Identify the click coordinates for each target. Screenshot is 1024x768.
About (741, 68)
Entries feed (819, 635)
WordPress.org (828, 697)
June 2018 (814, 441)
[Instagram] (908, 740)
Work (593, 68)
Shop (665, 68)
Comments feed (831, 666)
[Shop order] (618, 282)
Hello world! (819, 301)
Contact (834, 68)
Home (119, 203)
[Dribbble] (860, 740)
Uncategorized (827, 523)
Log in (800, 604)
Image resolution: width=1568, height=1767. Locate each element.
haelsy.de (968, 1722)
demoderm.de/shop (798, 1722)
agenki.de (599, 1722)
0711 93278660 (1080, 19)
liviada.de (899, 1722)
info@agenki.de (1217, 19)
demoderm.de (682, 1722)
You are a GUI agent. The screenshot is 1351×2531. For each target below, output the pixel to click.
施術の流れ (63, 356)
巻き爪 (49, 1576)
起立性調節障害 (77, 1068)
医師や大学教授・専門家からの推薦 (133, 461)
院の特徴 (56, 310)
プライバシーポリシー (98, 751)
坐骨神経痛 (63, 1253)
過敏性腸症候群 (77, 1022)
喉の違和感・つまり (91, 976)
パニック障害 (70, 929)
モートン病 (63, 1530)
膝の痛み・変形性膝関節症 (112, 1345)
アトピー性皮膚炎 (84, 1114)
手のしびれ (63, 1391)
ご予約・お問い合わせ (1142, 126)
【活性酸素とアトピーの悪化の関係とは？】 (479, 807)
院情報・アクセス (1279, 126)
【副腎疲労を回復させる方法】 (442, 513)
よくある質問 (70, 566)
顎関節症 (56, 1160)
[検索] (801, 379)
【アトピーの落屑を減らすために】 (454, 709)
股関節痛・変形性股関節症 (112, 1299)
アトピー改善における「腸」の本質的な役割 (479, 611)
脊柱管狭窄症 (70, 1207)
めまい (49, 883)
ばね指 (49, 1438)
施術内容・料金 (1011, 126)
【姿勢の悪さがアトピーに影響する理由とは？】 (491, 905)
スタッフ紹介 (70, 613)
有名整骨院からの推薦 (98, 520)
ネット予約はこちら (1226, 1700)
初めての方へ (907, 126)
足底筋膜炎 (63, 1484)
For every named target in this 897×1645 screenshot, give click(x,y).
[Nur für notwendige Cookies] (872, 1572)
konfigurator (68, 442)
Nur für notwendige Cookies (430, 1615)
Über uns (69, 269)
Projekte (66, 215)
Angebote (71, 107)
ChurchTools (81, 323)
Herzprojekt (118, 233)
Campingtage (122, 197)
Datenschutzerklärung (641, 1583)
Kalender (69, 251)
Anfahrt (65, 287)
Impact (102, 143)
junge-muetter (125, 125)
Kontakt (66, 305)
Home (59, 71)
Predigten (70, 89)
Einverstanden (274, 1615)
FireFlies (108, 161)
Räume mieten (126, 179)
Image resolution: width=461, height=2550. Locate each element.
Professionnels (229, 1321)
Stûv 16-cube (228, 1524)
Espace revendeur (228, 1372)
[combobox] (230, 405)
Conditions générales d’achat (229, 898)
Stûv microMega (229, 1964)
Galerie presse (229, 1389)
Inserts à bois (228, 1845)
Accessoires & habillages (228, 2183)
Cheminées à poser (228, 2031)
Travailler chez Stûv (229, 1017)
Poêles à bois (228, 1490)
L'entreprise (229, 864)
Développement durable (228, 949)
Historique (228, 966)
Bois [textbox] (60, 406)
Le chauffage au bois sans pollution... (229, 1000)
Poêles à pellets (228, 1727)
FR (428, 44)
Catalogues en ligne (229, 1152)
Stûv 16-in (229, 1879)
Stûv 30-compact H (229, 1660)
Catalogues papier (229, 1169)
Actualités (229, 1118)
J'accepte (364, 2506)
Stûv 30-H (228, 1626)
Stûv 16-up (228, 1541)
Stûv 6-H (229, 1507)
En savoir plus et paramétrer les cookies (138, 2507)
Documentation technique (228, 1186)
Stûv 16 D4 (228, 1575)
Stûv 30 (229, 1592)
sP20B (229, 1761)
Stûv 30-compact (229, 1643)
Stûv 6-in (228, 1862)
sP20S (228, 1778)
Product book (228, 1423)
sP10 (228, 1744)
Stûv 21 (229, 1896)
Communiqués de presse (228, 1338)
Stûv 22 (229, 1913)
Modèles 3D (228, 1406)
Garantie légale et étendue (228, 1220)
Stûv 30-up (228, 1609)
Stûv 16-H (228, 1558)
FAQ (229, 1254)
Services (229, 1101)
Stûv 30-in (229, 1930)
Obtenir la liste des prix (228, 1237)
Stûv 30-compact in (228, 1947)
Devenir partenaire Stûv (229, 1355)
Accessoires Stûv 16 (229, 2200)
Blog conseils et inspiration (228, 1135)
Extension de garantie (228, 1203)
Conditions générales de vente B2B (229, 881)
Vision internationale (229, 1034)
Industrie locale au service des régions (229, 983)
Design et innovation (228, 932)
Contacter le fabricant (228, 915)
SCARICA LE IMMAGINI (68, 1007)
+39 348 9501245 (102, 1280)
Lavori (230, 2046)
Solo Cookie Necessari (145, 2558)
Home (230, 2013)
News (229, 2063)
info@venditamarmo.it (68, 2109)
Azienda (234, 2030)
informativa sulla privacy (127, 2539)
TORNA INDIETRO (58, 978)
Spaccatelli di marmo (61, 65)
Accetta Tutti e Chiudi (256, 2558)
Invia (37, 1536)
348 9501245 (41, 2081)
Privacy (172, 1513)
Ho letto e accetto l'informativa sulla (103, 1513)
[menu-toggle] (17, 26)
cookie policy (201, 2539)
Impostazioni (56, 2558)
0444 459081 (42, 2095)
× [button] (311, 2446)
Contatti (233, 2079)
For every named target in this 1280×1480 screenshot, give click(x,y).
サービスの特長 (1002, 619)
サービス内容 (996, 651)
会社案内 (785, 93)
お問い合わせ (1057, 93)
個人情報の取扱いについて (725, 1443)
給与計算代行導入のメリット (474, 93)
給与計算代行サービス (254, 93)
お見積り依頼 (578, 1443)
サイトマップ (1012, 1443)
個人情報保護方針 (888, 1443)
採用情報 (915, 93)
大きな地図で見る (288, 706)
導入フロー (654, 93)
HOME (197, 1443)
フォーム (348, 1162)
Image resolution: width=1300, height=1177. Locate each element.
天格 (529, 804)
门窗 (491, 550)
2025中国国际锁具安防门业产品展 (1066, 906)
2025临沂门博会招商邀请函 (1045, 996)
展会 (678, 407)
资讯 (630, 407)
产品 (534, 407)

■ **PROBLEM TO WORK ON**
Search term "sulla": return each line of the data that contains it.

■ **YOUR SOLUTION**
informativa sulla privacy (127, 2539)
Ho letto e accetto l'informativa sulla (103, 1513)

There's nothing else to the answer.